A enorme queda nas ações de empresas financeiras está soando alarmes próprios. Elas incluem o Citibank (queda de 12% somente na quinta-feira), o Bank of America (-11%), o Morgan Stanley (-9,5%) e o JPMorgan (-7%).

“Embora as finanças não tenham exposição direta a tarifas, a incerteza e a volatilidade do mercado resultante em torno do impacto indireto de aumentos tarifários generalizados na economia e nos níveis de atividade provavelmente dominarão as ações bancárias no curto prazo”, diz Jim Mitchell, analista da Seaport Research Partners.

A violenta liquidação de ações que abalou a região na quinta-feira dramatizou o lugar da Ásia na destruição comercial de Trump. O índice de ações de referência Nikkei 225 do Japão caiu mais de 4% em um ponto ontem; o índice Kospi da Coreia caiu 2,7%.

O secretário-chefe do gabinete do Japão, Yoshimasa Hayashi, chamou as novas taxas de “extremamente lamentáveis”, alertando que elas provavelmente terão um “impacto significativo no relacionamento econômico entre os EUA e o Japão”.

Pensamento positivo, talvez, mas Hayashi disse que Tóquio "tomaria todas as medidas necessárias" para garantir que sua economia não fosse prejudicada por tais tarifas.

O presidente interino da Coreia, Han Duck-soo, pediu ao governo que "exercesse todas as suas capacidades para superar a crise comercial" em uma reunião de emergência na quinta-feira, chamando a incerteza relacionada de "extremamente séria".

O Partido Comunista da China criticou a ação de Trump como uma "prática típica de intimidação unilateral" e disse que "tomaria resolutamente contramedidas para salvaguardar seus próprios direitos e interesses".

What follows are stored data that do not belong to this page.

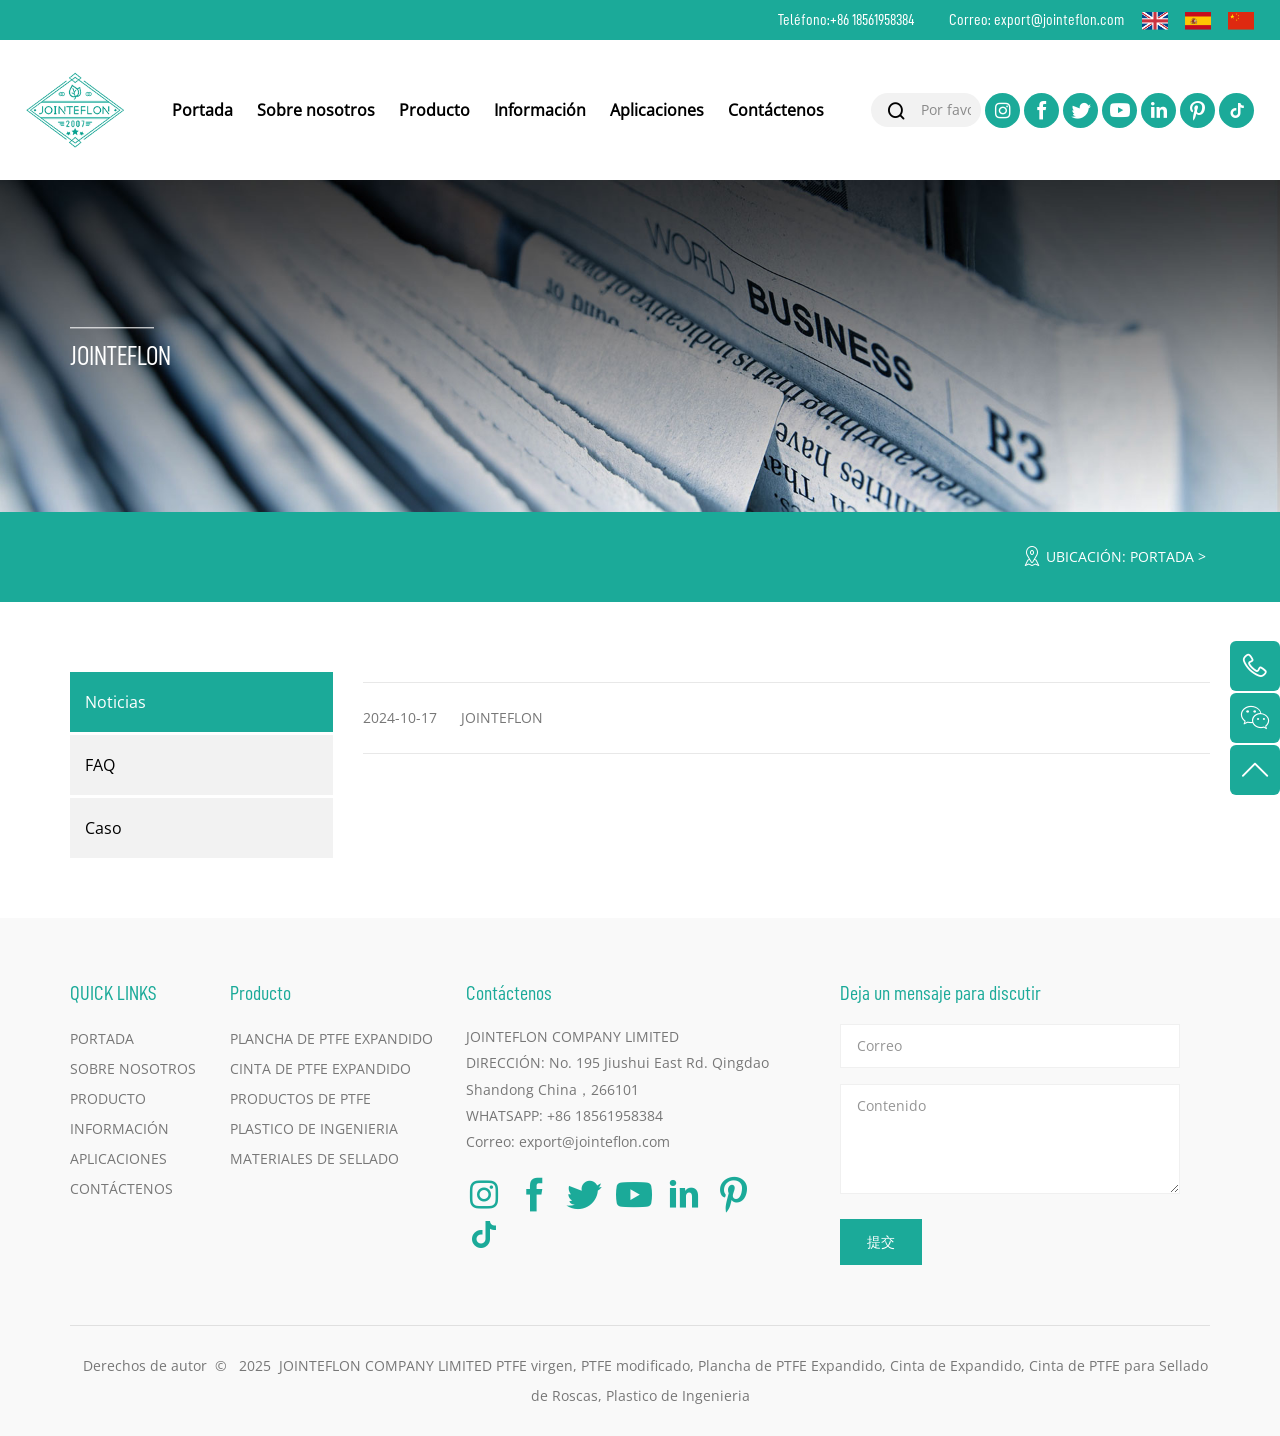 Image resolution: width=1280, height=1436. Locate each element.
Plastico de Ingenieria (314, 1128)
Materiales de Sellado (314, 1158)
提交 (881, 1241)
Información (540, 110)
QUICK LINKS (113, 992)
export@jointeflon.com (1059, 19)
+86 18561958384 (872, 19)
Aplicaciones (657, 110)
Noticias (115, 702)
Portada (202, 110)
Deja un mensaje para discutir (940, 992)
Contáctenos (776, 110)
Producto (434, 110)
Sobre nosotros (316, 110)
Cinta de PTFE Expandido (320, 1068)
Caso (103, 828)
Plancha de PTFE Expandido (331, 1038)
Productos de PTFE (300, 1098)
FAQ (100, 765) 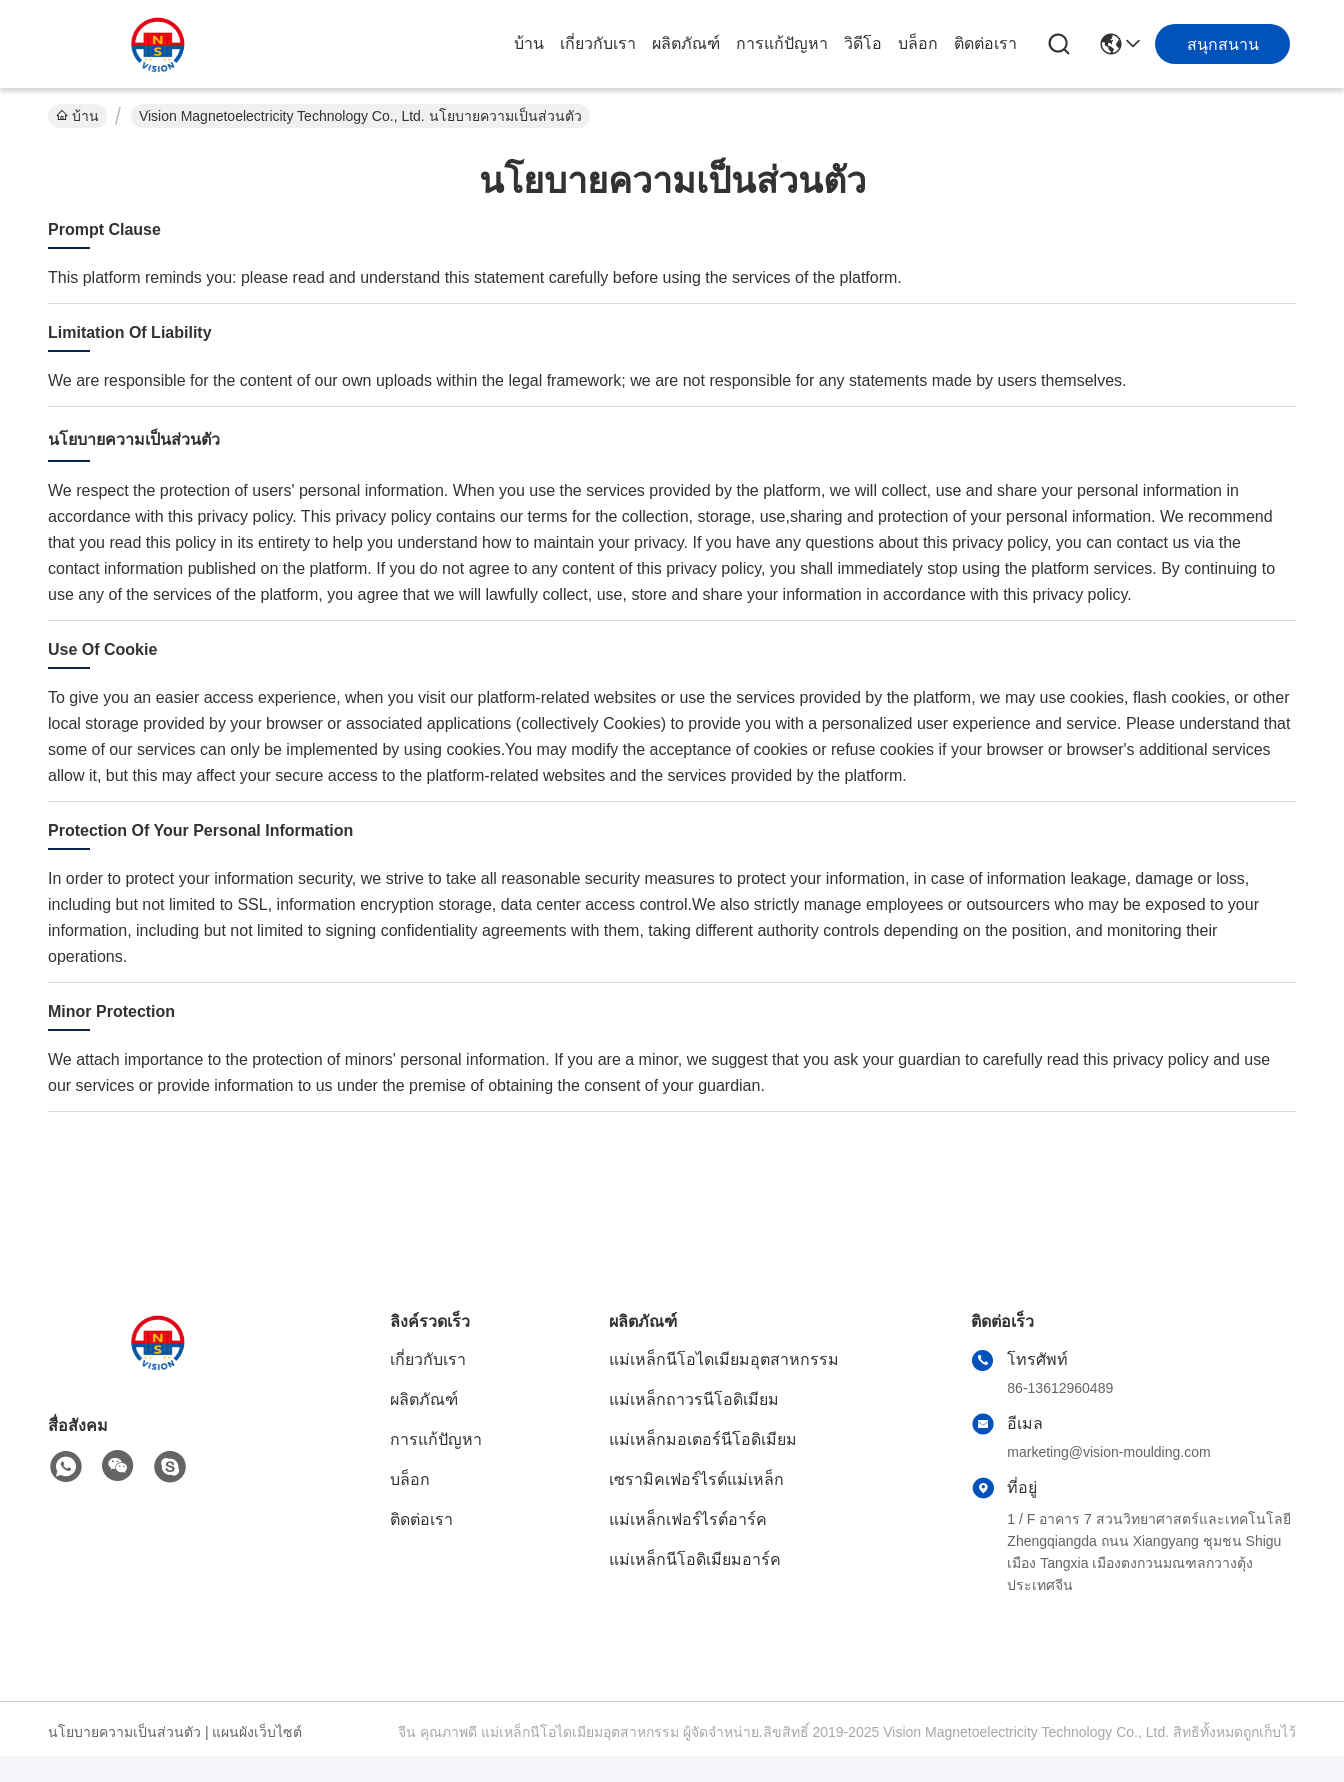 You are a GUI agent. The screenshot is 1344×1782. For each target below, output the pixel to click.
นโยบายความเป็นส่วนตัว (124, 1732)
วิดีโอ (863, 43)
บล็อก (918, 43)
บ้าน (529, 43)
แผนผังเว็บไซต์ (257, 1732)
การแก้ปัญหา (782, 43)
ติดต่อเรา (985, 43)
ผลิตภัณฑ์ (686, 43)
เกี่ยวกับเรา (598, 43) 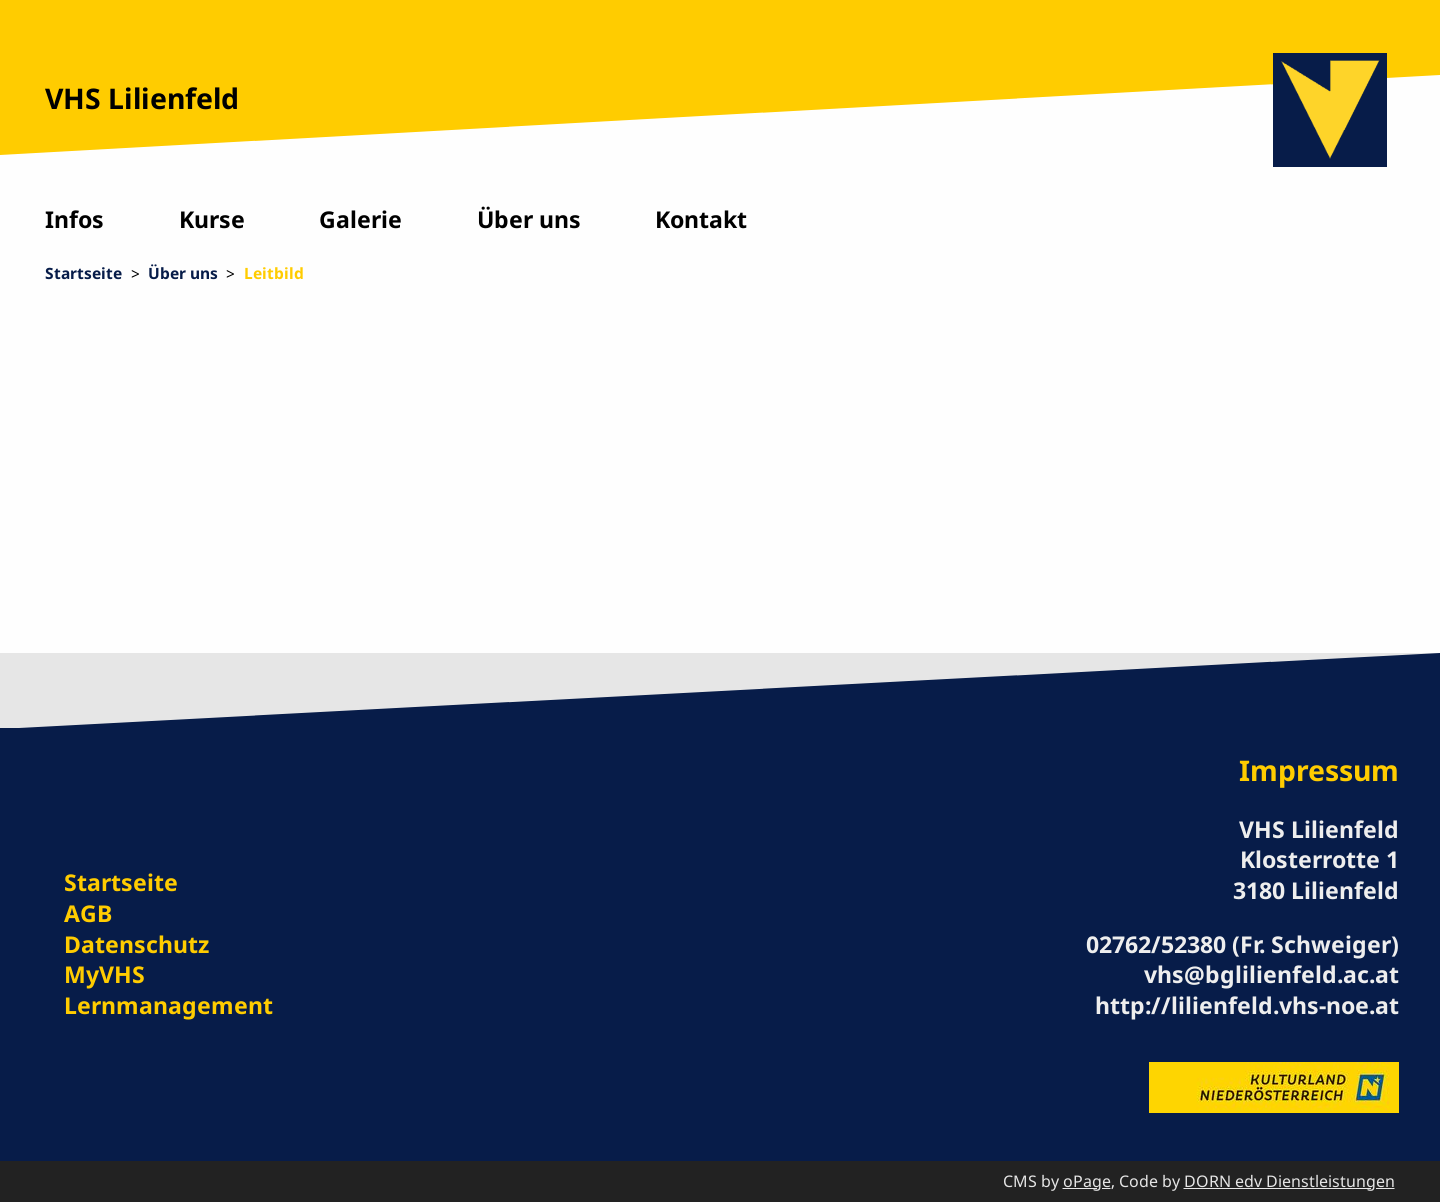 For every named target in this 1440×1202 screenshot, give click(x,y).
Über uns (529, 219)
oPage (1087, 1181)
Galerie (360, 219)
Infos (74, 219)
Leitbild (274, 273)
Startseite (83, 273)
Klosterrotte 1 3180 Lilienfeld (1316, 874)
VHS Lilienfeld (142, 98)
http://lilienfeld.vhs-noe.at (1247, 1005)
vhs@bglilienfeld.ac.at (1271, 974)
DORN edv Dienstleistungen (1289, 1181)
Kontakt (701, 219)
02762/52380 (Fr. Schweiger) (1242, 944)
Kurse (212, 219) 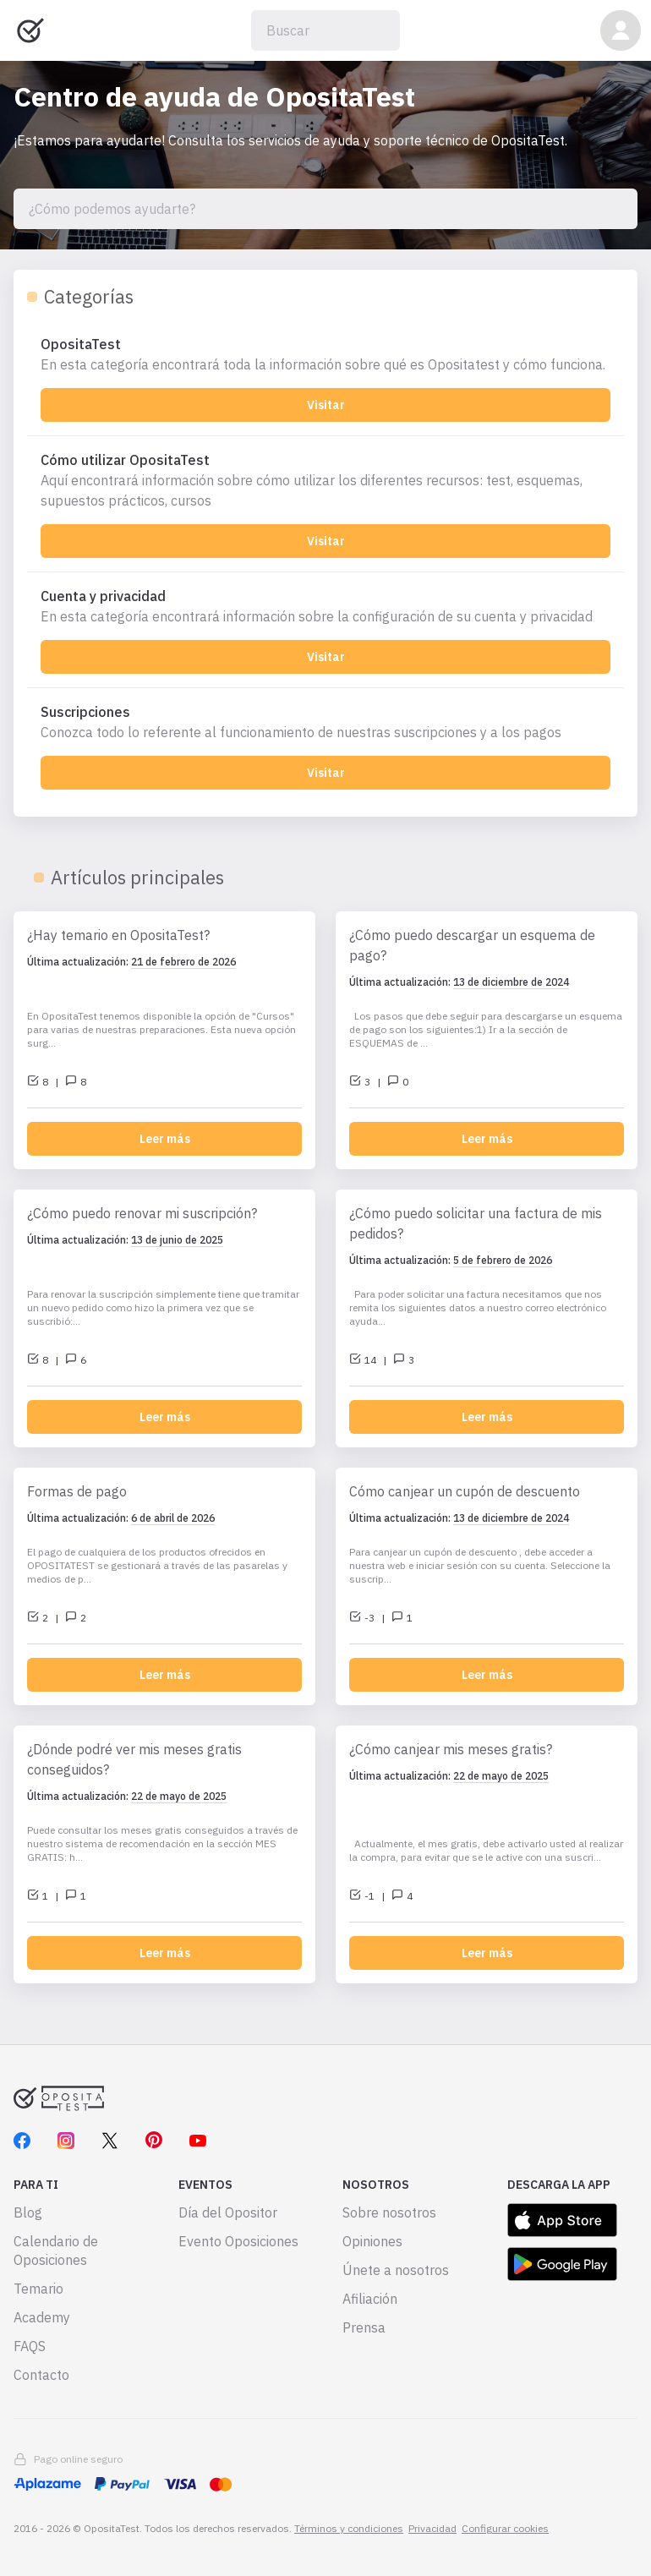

Pequim “exorta os Estados Unidos a cancelar imediatamente suas medidas tarifárias unilaterais e resolver adequadamente as diferenças com seus parceiros comerciais por meio de diálogo igualitário”, disse o Ministério do Comércio em um comunicado.

“Como estávamos preocupados, as economias asiáticas foram duramente atingidas pelos novos anúncios de tarifas”, disse Kishore, da Decoded. Fora da China e do Vietnã, as tarifas de Trump atingiram Taiwan (32%), Tailândia (36%) e Indonésia (32%). Os 24% da Malásia estavam em linha com o Japão e a Coreia, assim como a Índia, com 26%. As Filipinas (17%), Cingapura (10%) e Austrália (10%) se saíram um pouco melhor.

“Seja qual for o resultado, a maior incerteza econômica provavelmente afetará os sentimentos e os gastos no futuro previsível”, diz Kishore.

“Faremos um acompanhamento com uma nota mais detalhada sobre os canais pelos quais o choque tarifário provavelmente fluirá pelas economias asiáticas e em que grau. Vários impactos indiretos e de transbordamento precisam ser considerados.”

O ex-secretário do Tesouro Lawrence Summers teme que os últimos aumentos de tarifas de Trump possam desencadear um choque semelhante à crise do petróleo na maior economia do mundo.

“Esse é o tipo de coisa que você discute da maneira como normalmente discutiríamos um pico no preço do petróleo, um terremoto ou uma seca, como um choque de oferta”, Summers diz à Bloomberg. “A questão é principalmente quanto dano será feito.”